Nesses locais “favoritos”, as joaninhas terão oportunidade de se reproduzirem, fazendo uma nova geração anual e, depois, no fim do Verão, os novos adultos iniciam a preparação da nova época da diapausa e encetam uma nova migração à procura de sítios de hibernação. “Estas dispersões em larga escala são normais. Trata-se de um percurso normal das espécies que, às vezes, são mais visíveis”, afirma António Onofre Soares.

Precisamente por ser uma devoradora de pulgões, estas joaninhas são consideradas aliadas dos jardineiros e agricultores, ajudando a “evitar o uso de produtos químicos no controlo de pragas”, refere Sónia Magalhães, educadora ambiental da Câmara do Porto, num episódio da série Binóculos de Sofá.

O marido de Rita Gigante chegou a ter receio de que os espécimes que visitaram o jardim da família fossem joaninhas-asiáticas (Harmonia axyridis), considerada uma espécie invasora. “Cheguei a tirar fotos e ampliar as imagens – mas aquilo que vi não me parecia de todo uma joaninha-asiática, que é mais alaranjada e tem uma mancha negra na forma da letra M”, explica.

Foto
Joaninhas avistadas sábado na Foz do Douro, no Porto Mariana Correia Pinto

O PÚBLICO enviou a imagem registada por Rita Gigante ao biólogo António Onofre Soares, que confirmou não se tratar de joaninhas-asiáticas, mas sim da Coccinella septempunctata, uma espécie muito comum na Europa. O nome científico – estabelecido em 1758 pelo pioneiro da taxonomia moderna, o botânico sueco Carlos Lineu – remete para o facto de estes insectos apresentarem sete pontos pretos nas asas vermelhas.
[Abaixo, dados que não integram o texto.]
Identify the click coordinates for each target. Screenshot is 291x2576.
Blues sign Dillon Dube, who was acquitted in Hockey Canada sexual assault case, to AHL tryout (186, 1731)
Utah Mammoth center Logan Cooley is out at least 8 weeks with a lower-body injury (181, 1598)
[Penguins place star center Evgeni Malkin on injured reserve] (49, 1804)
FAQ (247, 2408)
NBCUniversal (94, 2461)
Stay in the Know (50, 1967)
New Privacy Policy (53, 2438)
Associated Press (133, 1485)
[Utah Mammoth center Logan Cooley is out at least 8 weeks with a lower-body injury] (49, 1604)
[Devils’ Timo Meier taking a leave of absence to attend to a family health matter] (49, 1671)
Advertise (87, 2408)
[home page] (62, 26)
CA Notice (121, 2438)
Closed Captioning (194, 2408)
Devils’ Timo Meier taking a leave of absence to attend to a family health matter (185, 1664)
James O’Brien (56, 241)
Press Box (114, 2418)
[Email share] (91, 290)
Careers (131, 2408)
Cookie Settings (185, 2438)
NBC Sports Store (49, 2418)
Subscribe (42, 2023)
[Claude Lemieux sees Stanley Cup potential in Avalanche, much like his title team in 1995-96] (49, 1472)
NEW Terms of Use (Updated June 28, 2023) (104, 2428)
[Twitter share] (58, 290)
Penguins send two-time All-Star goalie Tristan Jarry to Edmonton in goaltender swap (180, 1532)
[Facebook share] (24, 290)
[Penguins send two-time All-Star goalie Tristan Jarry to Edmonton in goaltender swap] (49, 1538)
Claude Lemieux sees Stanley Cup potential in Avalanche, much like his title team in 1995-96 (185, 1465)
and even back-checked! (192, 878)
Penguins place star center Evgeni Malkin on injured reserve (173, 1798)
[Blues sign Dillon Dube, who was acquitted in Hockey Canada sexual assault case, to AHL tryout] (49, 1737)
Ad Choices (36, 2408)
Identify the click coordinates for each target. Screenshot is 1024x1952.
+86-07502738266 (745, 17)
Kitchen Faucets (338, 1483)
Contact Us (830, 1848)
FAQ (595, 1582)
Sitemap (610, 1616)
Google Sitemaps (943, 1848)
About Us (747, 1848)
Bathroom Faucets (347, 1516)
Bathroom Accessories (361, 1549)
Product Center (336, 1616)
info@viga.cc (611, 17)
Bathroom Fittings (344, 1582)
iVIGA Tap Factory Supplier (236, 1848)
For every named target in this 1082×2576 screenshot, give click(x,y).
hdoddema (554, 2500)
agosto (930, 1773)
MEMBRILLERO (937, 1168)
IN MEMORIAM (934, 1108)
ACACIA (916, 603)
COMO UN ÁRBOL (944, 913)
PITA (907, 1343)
Aplicação incentiva partilha de fotos

A gaiense Isabel Gomes, de 31 anos, também viu muitas joaninhas no Parque das Águas, na zona oriental do Porto, onde o filho, Tendai, de três anos, participava numa actividade para crianças na última sexta-feira. “Havia mesmo muitas, e os miúdos andavam à procura delas. Reparámos que muitas que encontrávamos estavam pousadas nos ramos de hortelã e até comentámos com as crianças: será que elas gostam de hortelã?”, recorda a mãe.

O investigador António Onofre Soares sugere que os avistamentos de joaninhas em Portugal sejam partilhados na app European Ladybird, uma aplicação para telemóveis que o biólogo ajudou a desenvolver. Trata-se de um projecto de ciência-cidadã liderado pelo Centro de Ecologia e Hidrologia do Reino Unido em articulação com parceiros europeus, incluindo a Faculdade de Ciências e Tecnologia da Universidade dos Açores.

“As pessoas podem contribuir registando na aplicação de ciência-cidadã, onde os cidadãos contribuem com dados. É muito fácil reconhecer ali a espécie e encontrar informação sobre a sua biologia e morfologia. Estes registos são muito interessantes porque depois acabam por nos dar uma [visão] panorâmica, de longo prazo, de qual é a abundância destas espécies em Portugal”, conclui o investigador da Universidade dos Açores.

Notícia actualizada a 26 de Março: foi incluída, no quinto parágrafo, a informação de que no fim do Verão os novos adultos iniciam a preparação da nova época da diapausa.